The spirit of a real dialogue depends on the political will of the opposition.
The eighth Manama Dialogue, a security conference hosted by International Institute for Strategic Studies concluded on a high note of hope.
After navigating the security situation of the volatile Middle East - transfixed by the drama of revolts and revolutions - experts discussed current security threats and future challenges.
They exhausted all possibilities for peaceful political settlements in areas of conflict, including Bahrain.
At the opening session, His Royal Highness Prince Salman bin Hamad Al Khalifa, Crown Prince and Deputy Supreme Commander, made an impassioned speech, reiterating his stand that dialogue is the only way forward for a peaceful settlement and called on the opposition to come to the negotiating table.
All participants threw their weight behind his call. It was not the first time he has invited opposition groups to a dialogue. On March 13 last year, he presented a seven-point agenda as a guide to a national dialogue, including a parliament with full authority, fair voting districts and other measures that reflect the will of the people.
It received a lackadaisical response from the opposition, and was ignored when protesters began to blockade financial areas in Manama. This created a chain reaction of events leading to a security vacuum, social disorder and chaos and shattered the hope of national reconciliation.

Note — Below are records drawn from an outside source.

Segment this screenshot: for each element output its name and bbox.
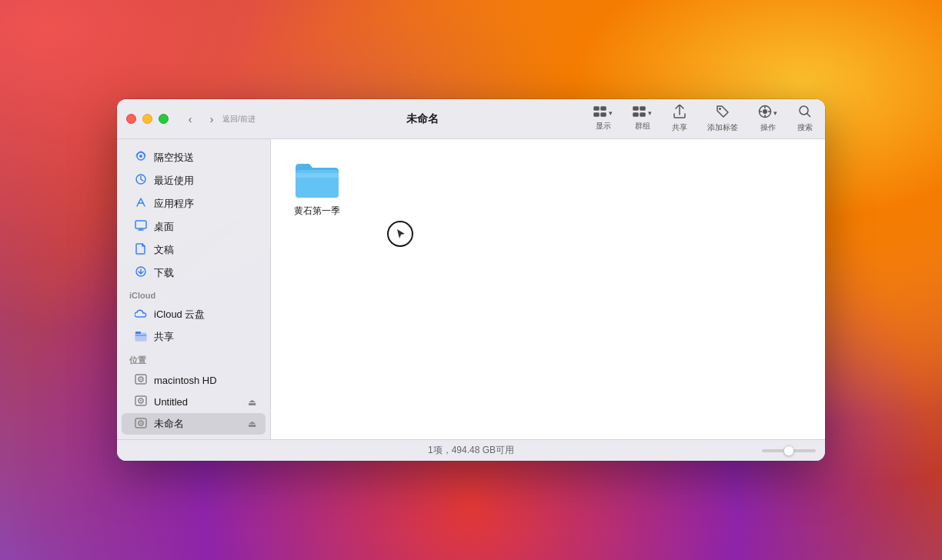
location-section-label: 位置 xyxy=(117,348,270,369)
svg-rect-2 xyxy=(594,113,600,117)
airdrop-icon xyxy=(134,150,148,165)
svg-point-28 xyxy=(388,222,413,246)
file-area: 黄石第一季 xyxy=(271,139,825,439)
recents-label: 最近使用 xyxy=(154,174,256,188)
svg-point-21 xyxy=(140,378,142,380)
finder-window: ‹ › 返回/前进 未命名 ▾ xyxy=(117,99,825,461)
desktop-icon xyxy=(134,219,148,234)
share-label: 共享 xyxy=(672,122,687,133)
svg-rect-3 xyxy=(601,113,606,117)
status-text: 1项，494.48 GB可用 xyxy=(428,444,514,457)
svg-point-8 xyxy=(719,108,721,110)
action-icon-row: ▾ xyxy=(758,105,777,121)
titlebar: ‹ › 返回/前进 未命名 ▾ xyxy=(117,99,825,139)
documents-icon xyxy=(134,242,148,257)
sidebar-item-recents[interactable]: 最近使用 xyxy=(122,169,266,192)
nav-label: 返回/前进 xyxy=(222,114,256,125)
group-tool[interactable]: ▾ 群组 xyxy=(630,105,655,133)
icloud-section-label: iCloud xyxy=(117,285,270,303)
slider-track xyxy=(762,449,816,452)
share-tool[interactable]: 共享 xyxy=(669,103,690,135)
sidebar-item-downloads[interactable]: 下载 xyxy=(122,262,266,284)
maximize-button[interactable] xyxy=(159,114,169,124)
sidebar-item-unnamed[interactable]: 未命名 ⏏ xyxy=(122,413,266,435)
sidebar-item-icloud-drive[interactable]: iCloud 云盘 xyxy=(122,304,266,325)
macintosh-hd-label: macintosh HD xyxy=(154,375,256,386)
tag-icon xyxy=(716,105,730,121)
sidebar-item-documents[interactable]: 文稿 xyxy=(122,238,266,261)
sidebar-item-airdrop[interactable]: 隔空投送 xyxy=(122,146,266,168)
display-arrow: ▾ xyxy=(609,109,613,117)
applications-icon xyxy=(134,196,148,211)
action-tool[interactable]: ▾ 操作 xyxy=(755,103,780,135)
sidebar: 隔空投送 最近使用 应用程序 xyxy=(117,139,271,439)
icloud-drive-label: iCloud 云盘 xyxy=(154,308,256,322)
airdrop-label: 隔空投送 xyxy=(154,151,256,165)
sidebar-item-shared[interactable]: 共享 xyxy=(122,326,266,348)
svg-rect-4 xyxy=(633,107,639,111)
sidebar-item-macintosh-hd[interactable]: macintosh HD xyxy=(122,370,266,391)
file-item-huangshi[interactable]: 黄石第一季 xyxy=(286,155,348,222)
file-grid: 黄石第一季 xyxy=(286,155,810,222)
display-icon xyxy=(593,106,607,119)
sidebar-item-untitled[interactable]: Untitled ⏏ xyxy=(122,392,266,412)
file-name-huangshi: 黄石第一季 xyxy=(294,205,340,218)
icloud-drive-icon xyxy=(134,308,148,321)
slider-thumb xyxy=(783,445,794,456)
svg-point-13 xyxy=(139,155,142,158)
cursor-circle xyxy=(386,220,414,251)
status-bar: 1项，494.48 GB可用 xyxy=(117,439,825,461)
close-button[interactable] xyxy=(126,114,136,124)
group-icon xyxy=(633,106,646,119)
svg-rect-17 xyxy=(135,333,146,341)
downloads-label: 下载 xyxy=(154,266,256,280)
documents-label: 文稿 xyxy=(154,243,256,257)
share-icon xyxy=(673,105,686,121)
display-icon-row: ▾ xyxy=(593,106,613,119)
group-label: 群组 xyxy=(635,121,650,132)
unnamed-eject[interactable]: ⏏ xyxy=(248,418,256,429)
shared-label: 共享 xyxy=(154,330,256,344)
svg-rect-5 xyxy=(640,107,646,111)
search-tool[interactable]: 搜索 xyxy=(794,103,816,135)
folder-icon xyxy=(292,159,342,201)
back-button[interactable]: ‹ xyxy=(181,110,199,128)
downloads-icon xyxy=(134,265,148,280)
shared-icon xyxy=(134,331,148,344)
minimize-button[interactable] xyxy=(142,114,152,124)
svg-rect-18 xyxy=(135,332,141,334)
search-label: 搜索 xyxy=(797,122,813,133)
zoom-slider[interactable] xyxy=(762,449,816,452)
svg-point-24 xyxy=(140,400,142,402)
untitled-label: Untitled xyxy=(154,396,242,408)
svg-point-27 xyxy=(140,422,142,424)
traffic-lights xyxy=(126,114,169,124)
main-content: 隔空投送 最近使用 应用程序 xyxy=(117,139,825,439)
unnamed-icon xyxy=(134,418,148,431)
toolbar-tools: ▾ 显示 ▾ 群组 xyxy=(590,103,816,135)
window-title: 未命名 xyxy=(256,112,590,126)
display-tool[interactable]: ▾ 显示 xyxy=(590,105,616,133)
group-icon-row: ▾ xyxy=(633,106,652,119)
untitled-eject[interactable]: ⏏ xyxy=(248,397,256,408)
svg-rect-0 xyxy=(594,107,600,111)
forward-button[interactable]: › xyxy=(202,110,221,128)
svg-rect-15 xyxy=(135,221,146,228)
tag-label: 添加标签 xyxy=(707,122,738,133)
sidebar-item-applications[interactable]: 应用程序 xyxy=(122,192,266,215)
macintosh-hd-icon xyxy=(134,374,148,387)
recents-icon xyxy=(134,173,148,188)
applications-label: 应用程序 xyxy=(154,197,256,211)
action-arrow: ▾ xyxy=(773,109,777,117)
search-icon xyxy=(798,105,812,121)
svg-point-10 xyxy=(763,109,767,114)
nav-buttons: ‹ › xyxy=(181,110,221,128)
svg-rect-1 xyxy=(601,107,606,111)
svg-rect-6 xyxy=(633,113,639,117)
display-label: 显示 xyxy=(596,121,611,132)
tag-tool[interactable]: 添加标签 xyxy=(704,103,741,135)
action-label: 操作 xyxy=(760,122,776,133)
untitled-icon xyxy=(134,395,148,408)
desktop-label: 桌面 xyxy=(154,220,256,234)
sidebar-item-desktop[interactable]: 桌面 xyxy=(122,215,266,238)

Why did opposition groups reject his previous call and accept it now as if it is a new move by the government? Have they run out of adrenaline, or has the crescendo of 'revolution' declined? The answers to these questions will determine the outcome of the dialogue opposition groups have accepted. Whether it is yet another political machination or real interest to solve the stalemate, is yet to be seen.
The call for dialogue is not new and the doors will remain open for those with open minds. What is needed is for opposition groups to adjust their position and disentangle themselves from alleged foreign influence and sectarian sentiments.
However, given their posture and their failure to denounce the ongoing violence and religious preachers' involvement in political affairs, there remains little room for hope for a successful dialogue.